Les gestionnaires ont répandu le concept de "gouvernance" pour évoquer justement la capacité des dirigeants à servir efficacement les actionnaires, en toute transparence.. bien sûr pour les actionnaires. Et quand on l’étend à la création de valeur partenariale, c’est bien entendu sous contrainte de la création de valeur tout court... En Français, ce terme de gouvernance était tombé en désuétude après la révolution française car il était associé à l’ancien régime. Il est revenu à la mode avec la révolution libérale et les théories de l’état minimal laissant la gestion des affaires publiques aux acteurs qui se coordonnent pour une bonne gouvernance, comme le feraient des actionnaires.

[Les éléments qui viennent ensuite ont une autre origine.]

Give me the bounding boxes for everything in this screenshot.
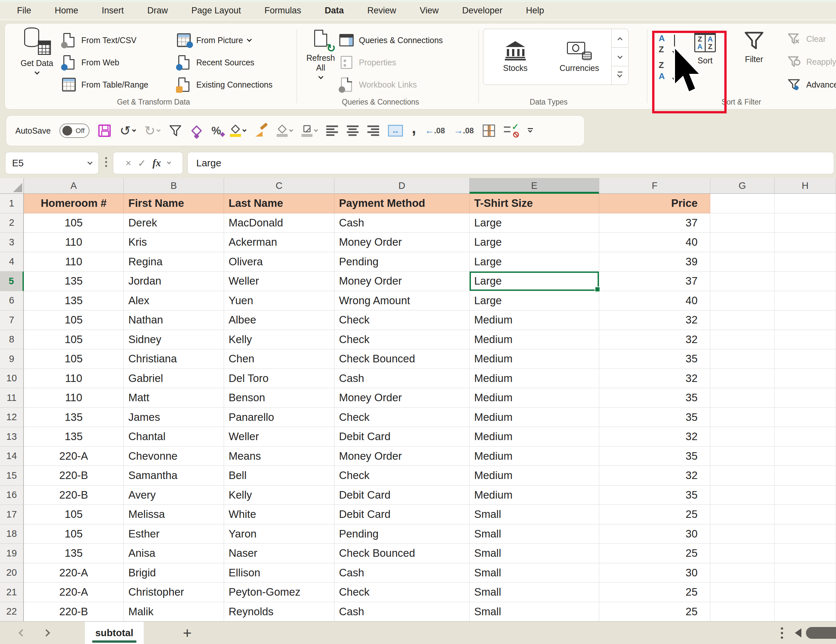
cell-F17[interactable]: 25 bbox=[599, 505, 710, 525]
cell-D22[interactable]: Cash bbox=[335, 602, 470, 622]
row-header-11[interactable]: 11 bbox=[0, 388, 24, 408]
column-header-G[interactable]: G bbox=[710, 178, 775, 193]
cell-H21[interactable] bbox=[775, 583, 836, 602]
row-header-9[interactable]: 9 bbox=[0, 349, 24, 369]
cell-C17[interactable]: White bbox=[224, 505, 335, 525]
row-header-14[interactable]: 14 bbox=[0, 447, 24, 466]
cell-G21[interactable] bbox=[710, 583, 775, 602]
name-box[interactable]: E5 bbox=[5, 152, 99, 174]
insert-function-button[interactable]: fx bbox=[152, 157, 161, 169]
cell-D3[interactable]: Money Order bbox=[335, 233, 470, 252]
queries-connections-button[interactable]: Queries & Connections bbox=[339, 31, 443, 50]
cell-A6[interactable]: 135 bbox=[24, 291, 124, 311]
cell-B12[interactable]: James bbox=[124, 408, 224, 427]
format-painter-button[interactable] bbox=[255, 124, 268, 137]
cell-B19[interactable]: Anisa bbox=[124, 544, 224, 563]
cell-B17[interactable]: Melissa bbox=[124, 505, 224, 525]
tab-page-layout[interactable]: Page Layout bbox=[191, 2, 241, 19]
scroll-left-arrow-icon[interactable] bbox=[795, 628, 802, 637]
cell-H13[interactable] bbox=[775, 427, 836, 447]
cell-E2[interactable]: Large bbox=[470, 213, 599, 233]
reapply-filter-button[interactable]: Reapply bbox=[786, 52, 836, 71]
formula-input[interactable]: Large bbox=[188, 152, 834, 174]
column-header-B[interactable]: B bbox=[124, 178, 224, 193]
cell-C15[interactable]: Bell bbox=[224, 466, 335, 485]
gallery-up-button[interactable] bbox=[612, 29, 628, 47]
cell-B15[interactable]: Samantha bbox=[124, 466, 224, 485]
tab-developer[interactable]: Developer bbox=[462, 2, 502, 19]
cell-A10[interactable]: 110 bbox=[24, 369, 124, 389]
cell-G4[interactable] bbox=[710, 252, 775, 272]
row-header-10[interactable]: 10 bbox=[0, 369, 24, 389]
cell-A16[interactable]: 220-B bbox=[24, 485, 124, 505]
cell-H3[interactable] bbox=[775, 233, 836, 252]
align-center-button[interactable] bbox=[347, 126, 359, 136]
cell-B11[interactable]: Matt bbox=[124, 388, 224, 408]
cell-C6[interactable]: Yuen bbox=[224, 291, 335, 311]
cell-D20[interactable]: Cash bbox=[335, 563, 470, 583]
get-data-button[interactable]: Get Data bbox=[16, 27, 58, 96]
row-header-1[interactable]: 1 bbox=[0, 194, 24, 213]
cell-G2[interactable] bbox=[710, 213, 775, 233]
cell-E8[interactable]: Medium bbox=[470, 330, 599, 350]
fill-color-button[interactable] bbox=[277, 124, 292, 137]
cell-F10[interactable]: 32 bbox=[599, 369, 710, 389]
cell-G17[interactable] bbox=[710, 505, 775, 525]
cell-C1[interactable]: Last Name bbox=[224, 194, 335, 213]
row-header-21[interactable]: 21 bbox=[0, 583, 24, 602]
cell-D7[interactable]: Check bbox=[335, 311, 470, 330]
tab-insert[interactable]: Insert bbox=[102, 2, 124, 19]
cell-B7[interactable]: Nathan bbox=[124, 311, 224, 330]
cell-B2[interactable]: Derek bbox=[124, 213, 224, 233]
row-header-8[interactable]: 8 bbox=[0, 330, 24, 350]
clear-formats-button[interactable] bbox=[191, 125, 202, 137]
cell-F16[interactable]: 35 bbox=[599, 485, 710, 505]
row-header-4[interactable]: 4 bbox=[0, 252, 24, 272]
cell-G3[interactable] bbox=[710, 233, 775, 252]
cell-D21[interactable]: Check bbox=[335, 583, 470, 602]
tab-help[interactable]: Help bbox=[526, 2, 544, 19]
refresh-all-button[interactable]: ↻ Refresh All bbox=[301, 27, 340, 96]
cell-F13[interactable]: 32 bbox=[599, 427, 710, 447]
cell-C3[interactable]: Ackerman bbox=[224, 233, 335, 252]
cell-F2[interactable]: 37 bbox=[599, 213, 710, 233]
cell-B9[interactable]: Christiana bbox=[124, 349, 224, 369]
cell-B1[interactable]: First Name bbox=[124, 194, 224, 213]
cell-G12[interactable] bbox=[710, 408, 775, 427]
cell-D2[interactable]: Cash bbox=[335, 213, 470, 233]
sheet-tab-subtotal[interactable]: subtotal bbox=[85, 622, 144, 644]
cell-H12[interactable] bbox=[775, 408, 836, 427]
cell-A22[interactable]: 220-B bbox=[24, 602, 124, 622]
from-web-button[interactable]: From Web bbox=[61, 53, 119, 72]
cell-D19[interactable]: Check Bounced bbox=[335, 544, 470, 563]
tab-formulas[interactable]: Formulas bbox=[265, 2, 301, 19]
cell-D9[interactable]: Check Bounced bbox=[335, 349, 470, 369]
cell-B6[interactable]: Alex bbox=[124, 291, 224, 311]
cell-D18[interactable]: Pending bbox=[335, 525, 470, 544]
cell-C13[interactable]: Weller bbox=[224, 427, 335, 447]
cell-E9[interactable]: Medium bbox=[470, 349, 599, 369]
cell-C8[interactable]: Kelly bbox=[224, 330, 335, 350]
cell-C21[interactable]: Peyton-Gomez bbox=[224, 583, 335, 602]
cell-D14[interactable]: Money Order bbox=[335, 447, 470, 466]
cell-F4[interactable]: 39 bbox=[599, 252, 710, 272]
row-header-16[interactable]: 16 bbox=[0, 485, 24, 505]
cell-D17[interactable]: Debit Card bbox=[335, 505, 470, 525]
redo-button[interactable]: ↻ bbox=[144, 124, 160, 137]
tab-review[interactable]: Review bbox=[367, 2, 397, 19]
cell-G11[interactable] bbox=[710, 388, 775, 408]
cell-G19[interactable] bbox=[710, 544, 775, 563]
clear-filter-button[interactable]: Clear bbox=[786, 29, 826, 48]
cell-C5[interactable]: Weller bbox=[224, 271, 335, 291]
cell-D8[interactable]: Check bbox=[335, 330, 470, 350]
cell-C20[interactable]: Ellison bbox=[224, 563, 335, 583]
cell-B10[interactable]: Gabriel bbox=[124, 369, 224, 389]
column-header-E[interactable]: E bbox=[470, 178, 599, 193]
cell-C19[interactable]: Naser bbox=[224, 544, 335, 563]
enter-button[interactable]: ✓ bbox=[138, 157, 146, 169]
row-header-12[interactable]: 12 bbox=[0, 408, 24, 427]
cell-B18[interactable]: Esther bbox=[124, 525, 224, 544]
cell-A17[interactable]: 105 bbox=[24, 505, 124, 525]
cell-H7[interactable] bbox=[775, 311, 836, 330]
tab-view[interactable]: View bbox=[420, 2, 439, 19]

L’agrégation des collectivités dans de grandes structures est intiment lié à cette conception de la politique comme une gouvernance. Pour gouverner, il faut manteaux et rubans en sautoirs chantaient les canuts. Il faut aujourd’hui beaucoup plus. Il faut les ressources suffisantes pour être présent dans la concurrence économique, pour jouer à ce Monopoly ou il y a nécessairement des gagnants et des perdants. Et tant pis si la politique et les politiques s’éloignent ainsi des citoyens et de la démocratie ! Tant pis si cela conduit toujours plus à des processus de décision descendantes, top-down comme on dit dans l’entreprise, aux dépens de toute démarche de co-construction, de co-élaboration, de co-responsabilité, bref de bottom-up ! Tant pis si, comme me le constate notre ami Gérard Claysse, le Grand Lyon n’est pas organisé pour être présent dans les conseils de quartier !

- Si la politique est l’art de la gouvernance de l’espace public pour le compromis technocratique dans la concurrence, alors oui, il nous faut des métropoles, des régions, des cabinets conseils, des agences de lobbying autour des assemblées élues... et la réforme Balladur prend tout son sens.

- Si au contraire, nous considérons la politique comme l’art du rassemblement des citoyens pour le débat contradictoire dans la coopération, alors oui, il nous faut des communes, des partis politiques, une nation, une république une et indivisible !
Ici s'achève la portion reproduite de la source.